Volontari della Croce Verde Adria impegnati in Bosnia e Serbia (foto Nazionale Anpas, http://bit.ly/1jpMrk5)

Ormai la fase dell’emergenza è quasi totalmente finita. In Bosnia solo alcune aree sono ancora invase dall’acqua, dopo le alluvioni che hanno colpito la regione circa tre settimane fa. Ora si contano i morti e i danni, si inizia a ricostruire, e ci si chiede se ci siano responsabilità umane per ciò che è successo. Anzi, più precisamente: responsabilità politiche.

Le vittime sono decine, come si era già capito nelle scorse settimane. I danni sono stimati in una cifra superiore al miliardo, forse due. L’area allagata sarebbe quasi metà del Paese, ma in quelle zone si genererebbe il 75% del pil. Insomma, come se in Italia piogge devastanti avessero colpito le fabbriche del centronord, delle regioni più sviluppate. Sarebbe un problema, anche alla luce della crisi che attraversa la penisola; a maggior ragione lo è in Bosnia, Stato tra i più poveri dell’ex Jugoslavia, con una disoccupazione che potrebbe essere tripla rispetto alla nostra.
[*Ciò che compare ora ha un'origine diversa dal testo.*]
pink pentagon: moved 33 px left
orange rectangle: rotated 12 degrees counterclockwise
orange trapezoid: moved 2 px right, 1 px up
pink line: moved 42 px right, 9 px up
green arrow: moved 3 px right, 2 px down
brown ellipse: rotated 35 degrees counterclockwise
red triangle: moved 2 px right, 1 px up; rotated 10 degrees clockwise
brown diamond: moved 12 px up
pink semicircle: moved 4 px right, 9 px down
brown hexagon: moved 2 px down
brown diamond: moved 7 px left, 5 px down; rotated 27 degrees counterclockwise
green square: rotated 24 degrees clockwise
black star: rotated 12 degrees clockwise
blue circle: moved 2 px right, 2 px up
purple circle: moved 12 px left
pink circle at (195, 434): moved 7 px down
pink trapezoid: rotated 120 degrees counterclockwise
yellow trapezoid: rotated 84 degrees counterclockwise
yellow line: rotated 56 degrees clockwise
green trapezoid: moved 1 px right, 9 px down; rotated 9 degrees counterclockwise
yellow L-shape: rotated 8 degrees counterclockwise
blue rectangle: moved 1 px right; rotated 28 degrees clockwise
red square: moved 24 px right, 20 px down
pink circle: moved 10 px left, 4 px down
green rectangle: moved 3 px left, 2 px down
Poi ci sono le polemiche. Il presidente della Repubblica Srpska, una delle entità in cui è diviso il Paese, sembra aver usato la situazione per ribadire le sue pretese autonomiste, rifiutando di collaborare con il centro di coordinamento dei soccorsi istituito a livello nazionale. In una municipalità devastata, e guidata da un sindaco dell’opposizione, il governo della RS ha nominato commissario un ex generale indagato per crimini contro l’umanità. A Sarajevo l’ex responsabile della Sicurezza ha portato in tribunale il primo ministro, rimproverandogli di aver tolto fondi alla prevenzione delle catastrofi.
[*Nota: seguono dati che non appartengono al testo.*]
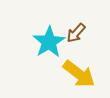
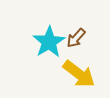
brown arrow: moved 5 px down
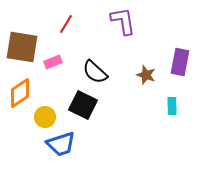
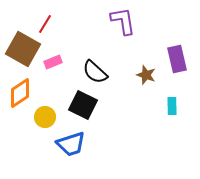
red line: moved 21 px left
brown square: moved 1 px right, 2 px down; rotated 20 degrees clockwise
purple rectangle: moved 3 px left, 3 px up; rotated 24 degrees counterclockwise
blue trapezoid: moved 10 px right
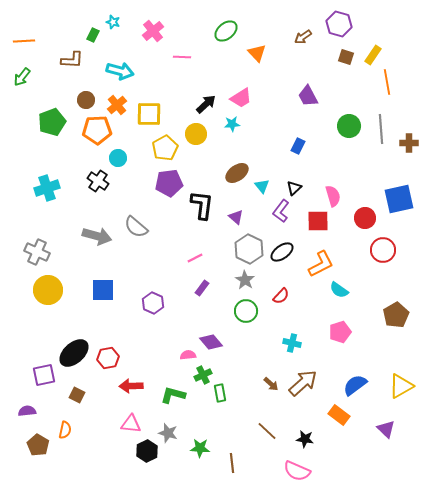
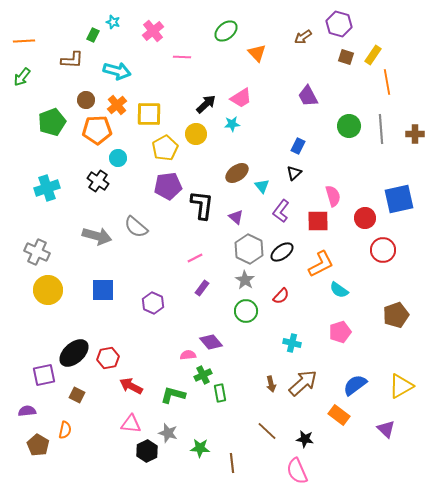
cyan arrow at (120, 71): moved 3 px left
brown cross at (409, 143): moved 6 px right, 9 px up
purple pentagon at (169, 183): moved 1 px left, 3 px down
black triangle at (294, 188): moved 15 px up
brown pentagon at (396, 315): rotated 10 degrees clockwise
brown arrow at (271, 384): rotated 35 degrees clockwise
red arrow at (131, 386): rotated 30 degrees clockwise
pink semicircle at (297, 471): rotated 44 degrees clockwise
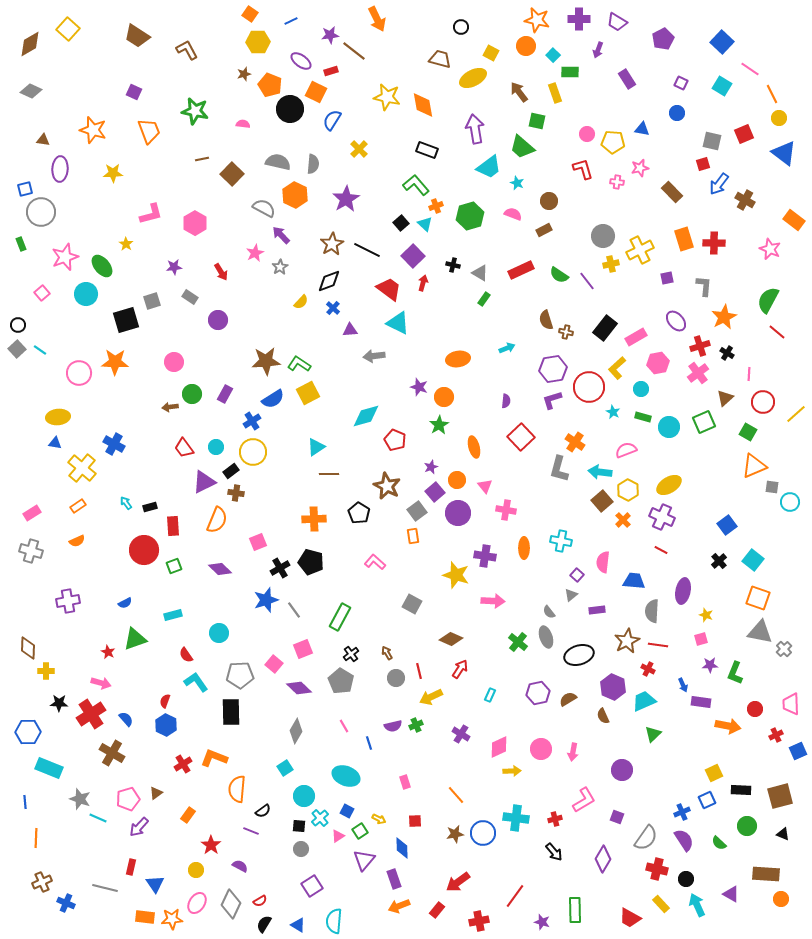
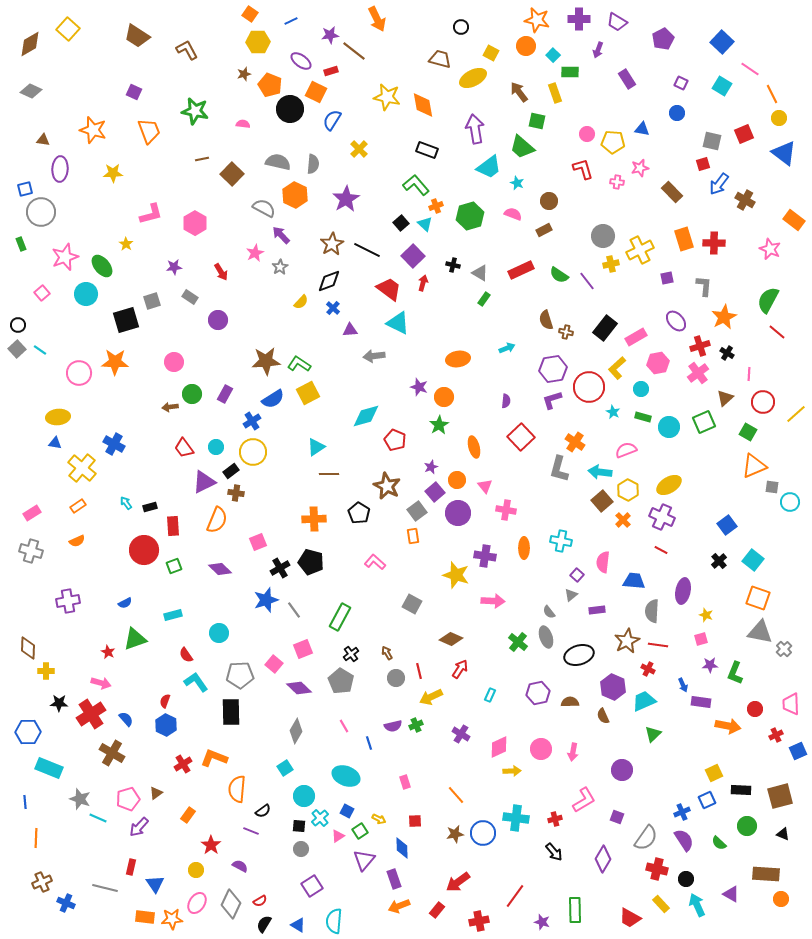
brown semicircle at (568, 699): moved 2 px right, 3 px down; rotated 30 degrees clockwise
Anche la gestione degli aiuti internazionali non è stata efficiente, tanto che i primi finanziamenti importanti potrebbero arrivare solo dopo l’estate. La classe politica bosniaca, messa sotto accusa nei mesi scorsi da proteste di piazza, non pare aver fatto molto per migliorare la sua reputazione. E il Paese fa i conti un’altra enorme tragedia, a cent’anni dallo scoppio della prima guerra mondiale e a quasi venti dalla fine del conflitto degli anni ’90.